Court Opinion

ID: 5151734
Source: CourtListenerOpinion
Date Created: 2022-01-02 01:58:41.664634+00
Date Added: 2024-06-11T13:52:41.059339
License: Public Domain

Respectfully, I dissent.
The court's order of June 19, 1973, states, among other things:
 The Division of Family Services be and is hereby ordered to provide all appropriate support services to give [appellant] all the help she can get in the way of training and skills in taking care of her child and her home. *Page 1000
In response to the court's order, counsel for appellant composed a letter dated June 21, 1973, a copy of which was directed to and received by the social worker for the Division of Family Services. This letter stated, among other things:
 . . . Legal custody will be held by Family Services who are to make their full services available to her.

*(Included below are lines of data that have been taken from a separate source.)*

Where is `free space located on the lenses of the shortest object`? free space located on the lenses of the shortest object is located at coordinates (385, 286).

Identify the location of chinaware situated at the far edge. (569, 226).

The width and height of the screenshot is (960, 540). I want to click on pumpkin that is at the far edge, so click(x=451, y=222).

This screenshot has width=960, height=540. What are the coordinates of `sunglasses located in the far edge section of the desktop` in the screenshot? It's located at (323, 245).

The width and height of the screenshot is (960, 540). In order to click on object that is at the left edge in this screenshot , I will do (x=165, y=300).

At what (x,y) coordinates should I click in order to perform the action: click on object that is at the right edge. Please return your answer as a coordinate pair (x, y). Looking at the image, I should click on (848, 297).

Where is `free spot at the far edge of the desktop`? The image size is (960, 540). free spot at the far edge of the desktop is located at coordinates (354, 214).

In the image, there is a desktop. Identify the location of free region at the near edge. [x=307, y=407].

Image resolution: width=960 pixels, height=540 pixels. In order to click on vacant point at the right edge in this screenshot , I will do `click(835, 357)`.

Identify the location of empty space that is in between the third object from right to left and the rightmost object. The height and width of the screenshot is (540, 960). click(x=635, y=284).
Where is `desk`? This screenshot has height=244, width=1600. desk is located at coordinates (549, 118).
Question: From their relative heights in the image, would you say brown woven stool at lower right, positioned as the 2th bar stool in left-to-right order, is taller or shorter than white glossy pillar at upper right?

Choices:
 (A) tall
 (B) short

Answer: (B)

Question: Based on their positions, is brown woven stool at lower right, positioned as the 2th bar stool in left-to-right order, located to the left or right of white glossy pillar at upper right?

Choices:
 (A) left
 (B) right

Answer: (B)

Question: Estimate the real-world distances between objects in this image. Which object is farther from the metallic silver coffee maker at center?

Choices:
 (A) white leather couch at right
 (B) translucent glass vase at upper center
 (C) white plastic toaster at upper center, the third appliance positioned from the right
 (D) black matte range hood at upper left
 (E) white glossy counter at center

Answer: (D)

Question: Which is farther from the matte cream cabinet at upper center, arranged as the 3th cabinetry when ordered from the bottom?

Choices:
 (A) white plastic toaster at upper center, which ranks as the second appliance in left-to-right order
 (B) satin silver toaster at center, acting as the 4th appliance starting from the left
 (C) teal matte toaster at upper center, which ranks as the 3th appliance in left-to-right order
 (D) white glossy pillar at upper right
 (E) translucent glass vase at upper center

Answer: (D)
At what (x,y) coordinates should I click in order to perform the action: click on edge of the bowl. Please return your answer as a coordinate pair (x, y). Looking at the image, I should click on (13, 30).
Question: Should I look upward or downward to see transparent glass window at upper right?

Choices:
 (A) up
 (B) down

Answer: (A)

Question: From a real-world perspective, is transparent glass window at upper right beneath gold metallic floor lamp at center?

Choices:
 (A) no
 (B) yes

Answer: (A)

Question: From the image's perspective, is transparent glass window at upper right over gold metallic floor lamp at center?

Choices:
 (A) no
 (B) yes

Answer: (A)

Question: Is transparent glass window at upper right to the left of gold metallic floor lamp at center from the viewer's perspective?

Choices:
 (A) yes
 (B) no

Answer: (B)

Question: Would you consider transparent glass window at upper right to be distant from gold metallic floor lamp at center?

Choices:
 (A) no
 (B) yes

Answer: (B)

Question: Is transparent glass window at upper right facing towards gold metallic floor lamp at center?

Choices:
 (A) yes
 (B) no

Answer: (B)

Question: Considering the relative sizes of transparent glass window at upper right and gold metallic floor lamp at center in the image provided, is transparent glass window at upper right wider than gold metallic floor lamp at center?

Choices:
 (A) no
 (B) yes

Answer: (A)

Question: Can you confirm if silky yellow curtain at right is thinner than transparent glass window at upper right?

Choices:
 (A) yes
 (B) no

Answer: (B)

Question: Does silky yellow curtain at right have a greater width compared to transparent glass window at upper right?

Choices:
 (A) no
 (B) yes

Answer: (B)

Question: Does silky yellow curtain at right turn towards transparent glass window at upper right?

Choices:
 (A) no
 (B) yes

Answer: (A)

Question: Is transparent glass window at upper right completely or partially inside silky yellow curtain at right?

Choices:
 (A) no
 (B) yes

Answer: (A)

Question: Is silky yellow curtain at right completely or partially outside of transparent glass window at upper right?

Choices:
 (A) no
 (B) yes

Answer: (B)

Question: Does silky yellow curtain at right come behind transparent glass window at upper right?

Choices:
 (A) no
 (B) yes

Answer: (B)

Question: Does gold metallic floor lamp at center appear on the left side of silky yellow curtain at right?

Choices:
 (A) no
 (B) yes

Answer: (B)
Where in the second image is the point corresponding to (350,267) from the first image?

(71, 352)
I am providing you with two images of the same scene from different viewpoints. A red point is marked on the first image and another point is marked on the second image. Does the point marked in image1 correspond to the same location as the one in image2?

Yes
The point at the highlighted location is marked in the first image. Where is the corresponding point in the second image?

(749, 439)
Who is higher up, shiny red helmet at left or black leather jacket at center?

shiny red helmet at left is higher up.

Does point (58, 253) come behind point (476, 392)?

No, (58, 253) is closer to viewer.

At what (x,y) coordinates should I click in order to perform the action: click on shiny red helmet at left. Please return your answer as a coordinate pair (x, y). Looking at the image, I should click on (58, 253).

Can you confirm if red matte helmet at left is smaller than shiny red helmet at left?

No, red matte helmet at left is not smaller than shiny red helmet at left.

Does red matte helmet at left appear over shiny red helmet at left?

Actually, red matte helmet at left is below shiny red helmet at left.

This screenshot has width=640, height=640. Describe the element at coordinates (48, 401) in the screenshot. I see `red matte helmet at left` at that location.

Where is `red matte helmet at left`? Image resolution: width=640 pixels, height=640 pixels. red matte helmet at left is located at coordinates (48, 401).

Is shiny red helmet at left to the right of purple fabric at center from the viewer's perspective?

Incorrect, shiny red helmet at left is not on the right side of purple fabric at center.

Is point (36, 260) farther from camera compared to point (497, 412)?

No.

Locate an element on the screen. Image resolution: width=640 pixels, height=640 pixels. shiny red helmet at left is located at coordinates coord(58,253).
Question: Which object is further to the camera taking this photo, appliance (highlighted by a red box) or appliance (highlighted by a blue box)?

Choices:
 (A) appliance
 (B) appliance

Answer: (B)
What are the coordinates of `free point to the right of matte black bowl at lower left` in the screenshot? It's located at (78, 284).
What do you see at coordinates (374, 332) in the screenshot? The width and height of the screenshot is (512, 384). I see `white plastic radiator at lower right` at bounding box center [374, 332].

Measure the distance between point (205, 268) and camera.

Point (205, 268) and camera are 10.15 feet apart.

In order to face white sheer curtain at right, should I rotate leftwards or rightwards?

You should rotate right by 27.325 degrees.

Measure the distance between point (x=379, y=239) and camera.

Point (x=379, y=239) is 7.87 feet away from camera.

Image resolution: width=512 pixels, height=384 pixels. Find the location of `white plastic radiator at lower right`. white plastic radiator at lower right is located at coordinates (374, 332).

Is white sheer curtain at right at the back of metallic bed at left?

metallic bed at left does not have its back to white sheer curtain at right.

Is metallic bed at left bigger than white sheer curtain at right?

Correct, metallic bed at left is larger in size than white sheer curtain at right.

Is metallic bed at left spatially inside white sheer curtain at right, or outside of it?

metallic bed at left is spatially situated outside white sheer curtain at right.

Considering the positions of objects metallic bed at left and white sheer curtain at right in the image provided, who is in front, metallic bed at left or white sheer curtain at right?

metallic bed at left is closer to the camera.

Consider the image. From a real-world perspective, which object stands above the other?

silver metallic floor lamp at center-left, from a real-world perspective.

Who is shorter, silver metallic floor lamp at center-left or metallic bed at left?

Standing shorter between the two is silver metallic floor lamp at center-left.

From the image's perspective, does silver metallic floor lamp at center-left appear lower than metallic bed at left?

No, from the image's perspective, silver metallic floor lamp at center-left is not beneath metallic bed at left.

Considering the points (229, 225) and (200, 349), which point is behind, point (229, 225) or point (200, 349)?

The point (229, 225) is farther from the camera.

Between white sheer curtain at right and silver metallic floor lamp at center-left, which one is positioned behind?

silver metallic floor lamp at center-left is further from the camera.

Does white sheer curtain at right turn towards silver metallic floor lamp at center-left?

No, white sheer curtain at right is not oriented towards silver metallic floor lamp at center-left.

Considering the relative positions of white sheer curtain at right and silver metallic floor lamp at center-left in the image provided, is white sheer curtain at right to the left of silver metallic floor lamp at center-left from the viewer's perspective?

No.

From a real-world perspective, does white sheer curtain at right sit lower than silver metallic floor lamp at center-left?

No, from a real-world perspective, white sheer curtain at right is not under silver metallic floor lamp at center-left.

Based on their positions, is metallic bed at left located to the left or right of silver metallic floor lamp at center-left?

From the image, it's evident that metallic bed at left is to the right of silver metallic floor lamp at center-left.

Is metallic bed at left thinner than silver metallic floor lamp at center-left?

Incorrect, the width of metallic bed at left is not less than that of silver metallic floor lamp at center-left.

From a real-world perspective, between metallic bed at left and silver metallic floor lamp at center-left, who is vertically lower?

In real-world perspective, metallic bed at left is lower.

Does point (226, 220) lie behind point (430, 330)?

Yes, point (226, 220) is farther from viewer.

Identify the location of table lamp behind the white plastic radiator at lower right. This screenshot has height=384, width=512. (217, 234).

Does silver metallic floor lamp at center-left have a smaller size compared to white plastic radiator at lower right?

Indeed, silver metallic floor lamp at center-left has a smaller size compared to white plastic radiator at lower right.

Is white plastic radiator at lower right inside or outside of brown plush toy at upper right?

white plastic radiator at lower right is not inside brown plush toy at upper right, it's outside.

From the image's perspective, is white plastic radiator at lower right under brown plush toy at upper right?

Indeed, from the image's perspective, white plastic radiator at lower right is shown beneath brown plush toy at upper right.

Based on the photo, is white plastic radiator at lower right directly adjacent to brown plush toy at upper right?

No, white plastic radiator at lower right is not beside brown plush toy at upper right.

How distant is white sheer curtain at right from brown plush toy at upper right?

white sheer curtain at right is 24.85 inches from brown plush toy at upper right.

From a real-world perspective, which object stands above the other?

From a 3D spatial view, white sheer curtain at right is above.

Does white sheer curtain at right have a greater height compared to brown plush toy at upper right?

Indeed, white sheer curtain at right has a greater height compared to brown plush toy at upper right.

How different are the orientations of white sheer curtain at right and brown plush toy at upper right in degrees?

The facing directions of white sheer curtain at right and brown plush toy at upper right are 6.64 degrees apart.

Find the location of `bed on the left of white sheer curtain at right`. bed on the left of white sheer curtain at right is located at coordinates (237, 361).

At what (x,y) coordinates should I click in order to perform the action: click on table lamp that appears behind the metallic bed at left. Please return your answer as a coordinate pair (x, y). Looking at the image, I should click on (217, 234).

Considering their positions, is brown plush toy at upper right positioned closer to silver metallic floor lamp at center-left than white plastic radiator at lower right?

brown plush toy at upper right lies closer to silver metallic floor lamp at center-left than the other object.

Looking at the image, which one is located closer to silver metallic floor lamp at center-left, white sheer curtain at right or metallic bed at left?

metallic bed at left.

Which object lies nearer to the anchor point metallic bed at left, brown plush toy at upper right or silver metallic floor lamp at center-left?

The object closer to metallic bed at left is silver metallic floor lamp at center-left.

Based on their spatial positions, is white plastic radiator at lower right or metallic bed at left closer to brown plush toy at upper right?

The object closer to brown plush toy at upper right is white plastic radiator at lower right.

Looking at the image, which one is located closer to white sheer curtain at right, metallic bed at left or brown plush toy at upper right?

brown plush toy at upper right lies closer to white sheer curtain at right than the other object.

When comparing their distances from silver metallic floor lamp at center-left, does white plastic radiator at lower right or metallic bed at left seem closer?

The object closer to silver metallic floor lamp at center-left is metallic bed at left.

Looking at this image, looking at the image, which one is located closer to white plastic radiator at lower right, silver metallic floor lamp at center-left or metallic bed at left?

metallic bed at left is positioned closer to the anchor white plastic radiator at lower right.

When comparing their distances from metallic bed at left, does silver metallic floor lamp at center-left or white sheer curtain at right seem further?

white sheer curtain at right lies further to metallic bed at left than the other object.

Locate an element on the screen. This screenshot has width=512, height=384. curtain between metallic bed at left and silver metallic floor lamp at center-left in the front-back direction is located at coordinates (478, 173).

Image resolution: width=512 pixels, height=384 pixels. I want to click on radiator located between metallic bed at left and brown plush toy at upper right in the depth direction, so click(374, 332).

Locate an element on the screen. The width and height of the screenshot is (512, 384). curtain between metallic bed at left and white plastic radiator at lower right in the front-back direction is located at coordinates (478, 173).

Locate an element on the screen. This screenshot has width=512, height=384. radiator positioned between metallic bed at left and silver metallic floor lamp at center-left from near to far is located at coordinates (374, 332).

In that part of the record denominated the social file the clerk reporting the hearing of June 19, 1973, includes all conditions to be observed by appellant, but deletes that part of the court's judgment set out above. It is the same clerk, who, in conversation with the social worker, reported that, in his opinion, appellant's attorney engaged in unethical conduct. The social worker testified he believed this bit of gossip, and that it colored his attitude toward appellant.
The court stated into the record the facts from which the gossip was born, dispelling the right to any inference of unethical conduct on the part of appellant's counsel. The court also stated it left instructions that all counsel be immediately notified of its order (that of June 19, 1973). The record shows that this instruction was not honored. It further shows that the only effort to communicate the order of the court was made by counsel for appellant, in his letter of June 21, 1973. The content of this letter was certainly sufficient to put the social worker on notice of what was required of him. If he desired more information the order itself could have been read — he couldn't have been apprised of the true state of affairs from reading the compositions in the social file, nor, apparently, from conversations with the clerk who composed them, for the reasons stated above.
The social worker testified that he received the letter of June 21, 1973; that he had been in conversation with the gossiping clerk; and that he believed what he heard; that he had never sat down and reviewed the conditions of the court's order with appellant; that he gave no services to appellant, following the hearing of June 19, 1973; that his attitude was, there was not "much use in trying"; that appellant had to change herself; that appellant had to first request his services; that he was not necessarily prejudiced. His testimony makes it appear he was unnecessarily prejudiced. The court did not ask that thought be given to his order but ordered it performed. This same testimony of the social worker acknowledged the conditions imposed on appellant, contained in the letter of June 21, 1973, but it did not acknowledge the conditions imposed on himself.
Subsequent to the hearing of January 25, 1974, after having given testimony sufficient to fill 38 Pages of the transcript, the same social worker who had been deluded into thinking that counsel for appellant had indulged in unethical conduct, thought it proper to dispatch a letter to the court under date of January 30, 1974, giving two typewritten Pages of additional testimony extolling the wisdom in his choice of foster parents, and that should the child be available for adoption he would recommend them. The letter also goes on to say that the court can be assured of his support, whatever the court's decision is — all without the nuisance of cross-examination. The writer states the letter was sent because he did not have ". . . the opportunity in court to fully express my opinion . . . ."
The court stated, in the transcript, that its order of June 19, 1973, was to give appellant a chance to prove sufficient motivation. The court's order was not an idle one — appellant had a right to rely on it. Part of that chance was that the Division of Family Services provide all appropriate support services to give appellant "all the help she can get in the way of training and skills in taking care of her child and her home." Appellant not only did not get all — she got none. A matter as cataclysmal as the permanent separation of a child from its parent should not tolerate the ineptitude *Page 1001 
displayed by the court's staff, nor such cavalier disregard of a court's order.
For the foregoing reasons, the judgment of deprivation should be reversed and remanded, with instructions that appellant be given the help ordered on June 19, 1973, — preferably by some social worker who could take an objective view of the matter.